## INPUT DATA
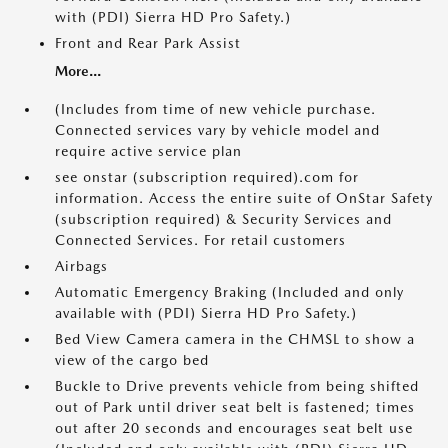
with (PDI) Sierra HD Pro Safety.)
Front and Rear Park Assist
More...
(Includes from time of new vehicle purchase.
Connected services vary by vehicle model and
require active service plan
see onstar (subscription required).com for
information. Access the entire suite of OnStar Safety
(subscription required) & Security Services and
Connected Services. For retail customers
Airbags
Automatic Emergency Braking (Included and only
available with (PDI) Sierra HD Pro Safety.)
Bed View Camera camera in the CHMSL to show a
view of the cargo bed
Buckle to Drive prevents vehicle from being shifted
out of Park until driver seat belt is fastened; times
out after 20 seconds and encourages seat belt use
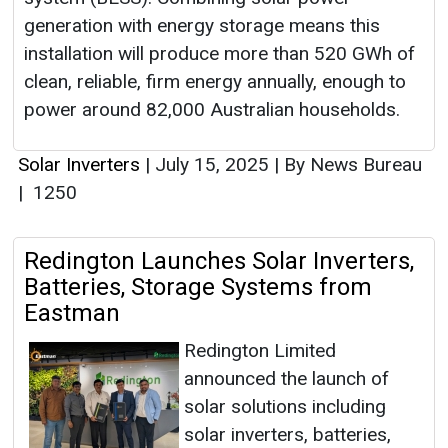
generation with energy storage means this
installation will produce more than 520 GWh of
clean, reliable, firm energy annually, enough to
power around 82,000 Australian households.
Solar Inverters
|
July 15, 2025
|
By News Bureau
|
1250
Redington Launches Solar Inverters,
Batteries, Storage Systems from
Eastman
Redington Limited
announced the launch of
solar solutions including
solar inverters, batteries,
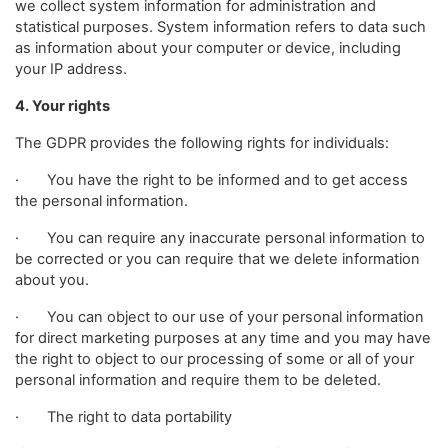
we collect system information for administration and
statistical purposes. System information refers to data such
as information about your computer or device, including
your IP address.
4. Your rights
The GDPR provides the following rights for individuals:
· You have the right to be informed and to get access
the personal information.
· You can require any inaccurate personal information to
be corrected or you can require that we delete information
about you.
· You can object to our use of your personal information
for direct marketing purposes at any time and you may have
the right to object to our processing of some or all of your
personal information and require them to be deleted.
· The right to data portability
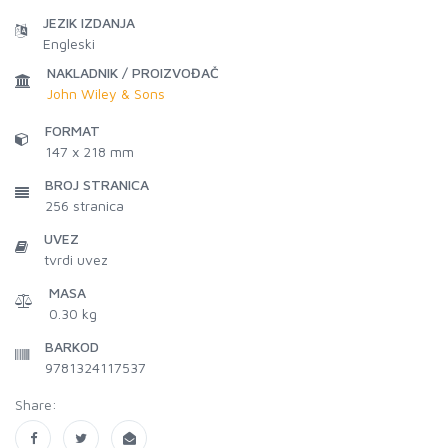
JEZIK IZDANJA
Engleski
NAKLADNIK / PROIZVOĐAČ
John Wiley & Sons
FORMAT
147 x 218 mm
BROJ STRANICA
256
stranica
UVEZ
tvrdi uvez
MASA
0.30 kg
BARKOD
9781324117537
Share:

## YOUR INSTRUCTIONS
Could the material above be written out again word for word, with the pictures dropped?

## ANSWER SPACE
with (PDI) Sierra HD Pro Safety.)
Front and Rear Park Assist
More...
(Includes from time of new vehicle purchase.
Connected services vary by vehicle model and
require active service plan
see onstar (subscription required).com for
information. Access the entire suite of OnStar Safety
(subscription required) & Security Services and
Connected Services. For retail customers
Airbags
Automatic Emergency Braking (Included and only
available with (PDI) Sierra HD Pro Safety.)
Bed View Camera camera in the CHMSL to show a
view of the cargo bed
Buckle to Drive prevents vehicle from being shifted
out of Park until driver seat belt is fastened; times
out after 20 seconds and encourages seat belt use
generation with energy storage means this
installation will produce more than 520 GWh of
clean, reliable, firm energy annually, enough to
power around 82,000 Australian households.
Solar Inverters
|
July 15, 2025
|
By News Bureau
|
1250
Redington Launches Solar Inverters,
Batteries, Storage Systems from
Eastman
Redington Limited
announced the launch of
solar solutions including
solar inverters, batteries,
we collect system information for administration and
statistical purposes. System information refers to data such
as information about your computer or device, including
your IP address.
4. Your rights
The GDPR provides the following rights for individuals:
· You have the right to be informed and to get access
the personal information.
· You can require any inaccurate personal information to
be corrected or you can require that we delete information
about you.
· You can object to our use of your personal information
for direct marketing purposes at any time and you may have
the right to object to our processing of some or all of your
personal information and require them to be deleted.
· The right to data portability
JEZIK IZDANJA
Engleski
NAKLADNIK / PROIZVOĐAČ
John Wiley & Sons
FORMAT
147 x 218 mm
BROJ STRANICA
256
stranica
UVEZ
tvrdi uvez
MASA
0.30 kg
BARKOD
9781324117537
Share:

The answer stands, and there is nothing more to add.